Dataset entries:
----------------

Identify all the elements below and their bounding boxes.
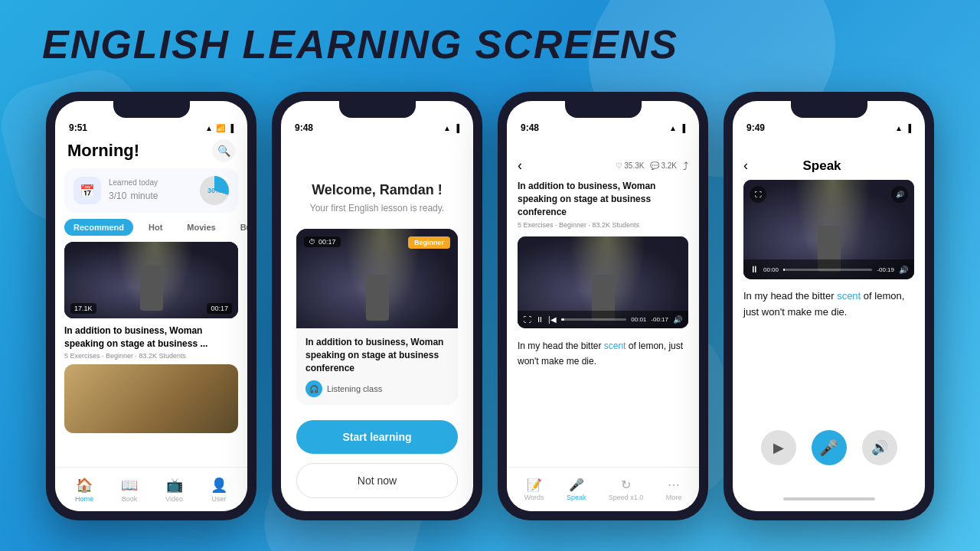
lesson-card[interactable]: Beginner ⏱ 00:17 In addition to business… [296, 229, 458, 405]
learned-label: Learned today [109, 178, 192, 187]
heart-icon: ♡ [616, 161, 622, 170]
nav-user[interactable]: 👤 User [211, 477, 227, 503]
back-button-4[interactable]: ‹ [743, 158, 748, 174]
video-card-title: In addition to business, Woman speaking … [64, 324, 238, 350]
phone-4-time: 9:49 [746, 122, 765, 133]
words-icon: 📝 [527, 478, 542, 492]
start-learning-button[interactable]: Start learning [296, 420, 458, 454]
progress-fill-3 [561, 318, 564, 321]
not-now-button[interactable]: Not now [296, 463, 458, 498]
progress-bar-4[interactable] [783, 269, 872, 271]
phone-3-notch [565, 101, 642, 118]
nav-video[interactable]: 📺 Video [165, 477, 183, 503]
phone-1-header: Morning! 🔍 [55, 136, 247, 168]
phone-3-status-icons: ▲ ▐ [669, 124, 685, 132]
nav-more[interactable]: ⋯ More [666, 478, 682, 501]
battery-icon-2: ▐ [454, 124, 459, 132]
phone-4-video[interactable]: ⛶ 🔊 ⏸ 00:00 -00:19 🔊 [743, 180, 914, 279]
wifi-icon: ▲ [205, 124, 213, 132]
phone-2-status-icons: ▲ ▐ [443, 124, 459, 132]
calendar-icon: 📅 [74, 177, 101, 204]
phone-4-home-indicator [783, 497, 875, 500]
phone-3-bottom-nav: 📝 Words 🎤 Speak ↻ Speed x1.0 ⋯ More [507, 467, 699, 511]
video-controls-4: ⏸ 00:00 -00:19 🔊 [743, 259, 914, 279]
phone-3-video[interactable]: ⛶ ⏸ |◀ 00:01 -00:17 🔊 [518, 236, 688, 328]
phone-1-video-card-2[interactable] [64, 364, 238, 433]
more-icon: ⋯ [668, 478, 680, 492]
expand-icon[interactable]: ⛶ [750, 186, 766, 203]
like-count[interactable]: ♡ 35.3K [616, 161, 644, 170]
phones-container: 9:51 ▲ 📶 ▐ Morning! 🔍 📅 Learned today 3 [31, 92, 949, 520]
welcome-subtitle: Your first English lesson is ready. [310, 203, 444, 214]
back-button-3[interactable]: ‹ [518, 158, 522, 174]
speed-icon: ↻ [621, 478, 631, 492]
phone-3-screen: 9:48 ▲ ▐ ‹ ♡ 35.3K 💬 3.2K ⤴ [507, 101, 699, 511]
video-title-3: In addition to business, Woman speaking … [518, 180, 688, 218]
nav-book[interactable]: 📖 Book [121, 477, 138, 503]
nav-home[interactable]: 🏠 Home [75, 477, 93, 503]
phone-2-content: Welcome, Ramdan ! Your first English les… [281, 136, 473, 511]
highlight-word-4: scent [837, 290, 861, 302]
phone-1: 9:51 ▲ 📶 ▐ Morning! 🔍 📅 Learned today 3 [46, 92, 256, 520]
mic-button-4[interactable]: 🎤 [812, 430, 847, 465]
prev-icon[interactable]: |◀ [548, 315, 557, 324]
class-label: Listening class [327, 384, 382, 393]
progress-bar-3[interactable] [561, 318, 627, 321]
phone-3-main: In addition to business, Woman speaking … [507, 180, 699, 373]
stage-light-1 [116, 242, 193, 318]
wifi-icon-4: ▲ [895, 124, 903, 132]
battery-icon-4: ▐ [906, 124, 911, 132]
fullscreen-icon[interactable]: ⛶ [524, 315, 531, 324]
lesson-duration: ⏱ 00:17 [304, 236, 341, 247]
lesson-card-body: In addition to business, Woman speaking … [296, 328, 458, 405]
video-thumbnail-2 [64, 364, 238, 433]
share-button[interactable]: ⤴ [683, 160, 688, 172]
welcome-text: Welcome, Ramdan ! [312, 182, 443, 198]
play-button-4[interactable]: ▶ [761, 430, 796, 465]
page-title: ENGLISH LEARNING SCREENS [42, 21, 678, 67]
signal-icon: 📶 [216, 124, 225, 132]
speak-icon: 🎤 [569, 478, 584, 492]
phone-2-notch [339, 101, 416, 118]
playback-time-3: 00:01 [631, 316, 646, 323]
progress-circle: 30% [200, 176, 229, 205]
phone-1-tabs: Recommend Hot Movies Busines... [55, 219, 247, 242]
phone-3-header: ‹ ♡ 35.3K 💬 3.2K ⤴ [507, 136, 699, 180]
phone-1-video-card-1[interactable]: 17.1K 00:17 [64, 242, 238, 318]
tab-movies[interactable]: Movies [178, 219, 224, 236]
phone-1-greeting: Morning! [67, 141, 139, 161]
play-pause-button-3[interactable]: ⏸ [536, 315, 544, 324]
nav-speak-label: Speak [567, 494, 586, 501]
class-avatar: 🎧 [305, 380, 322, 397]
video-icon: 📺 [166, 477, 183, 494]
battery-icon-3: ▐ [680, 124, 685, 132]
comment-count[interactable]: 💬 3.2K [650, 161, 677, 170]
tab-recommend[interactable]: Recommend [64, 219, 133, 236]
phone-1-screen: 9:51 ▲ 📶 ▐ Morning! 🔍 📅 Learned today 3 [55, 101, 247, 511]
search-button[interactable]: 🔍 [212, 139, 235, 162]
progress-text: Learned today 3/10 minute [109, 178, 192, 203]
phone-2-screen: 9:48 ▲ ▐ Welcome, Ramdan ! Your first En… [281, 101, 473, 511]
battery-icon: ▐ [228, 124, 234, 132]
speaker-button-4[interactable]: 🔊 [862, 430, 897, 465]
transcript-4: In my head the bitter scent of lemon, ju… [733, 289, 925, 330]
phone-4-controls: ▶ 🎤 🔊 [733, 430, 925, 465]
tab-hot[interactable]: Hot [139, 219, 172, 236]
lesson-video-area: Beginner ⏱ 00:17 [296, 229, 458, 328]
nav-user-label: User [211, 495, 226, 503]
nav-speed[interactable]: ↻ Speed x1.0 [609, 478, 644, 501]
volume-icon-4[interactable]: 🔊 [891, 186, 908, 203]
play-icon-4[interactable]: ⏸ [750, 264, 759, 275]
video-meta-3: 5 Exercises · Beginner · 83.2K Students [518, 221, 688, 229]
volume-control-4[interactable]: 🔊 [899, 266, 908, 274]
phone-3: 9:48 ▲ ▐ ‹ ♡ 35.3K 💬 3.2K ⤴ [498, 92, 708, 520]
volume-icon-3[interactable]: 🔊 [673, 315, 682, 324]
nav-words[interactable]: 📝 Words [524, 478, 544, 501]
nav-speak[interactable]: 🎤 Speak [567, 478, 586, 501]
phone-3-actions: ♡ 35.3K 💬 3.2K ⤴ [616, 160, 688, 172]
nav-video-label: Video [165, 495, 183, 503]
tab-business[interactable]: Busines... [231, 219, 247, 236]
phone-1-progress-card: 📅 Learned today 3/10 minute 30% [64, 168, 238, 213]
user-icon: 👤 [211, 477, 227, 494]
total-time-4: -00:19 [877, 266, 894, 273]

----------------

▶ [What to do] Could you return all lines from the data above that contain the string "text"?

▶ [Response box]
welcome-text: Welcome, Ramdan ! [312, 182, 443, 198]
progress-text: Learned today 3/10 minute [109, 178, 192, 203]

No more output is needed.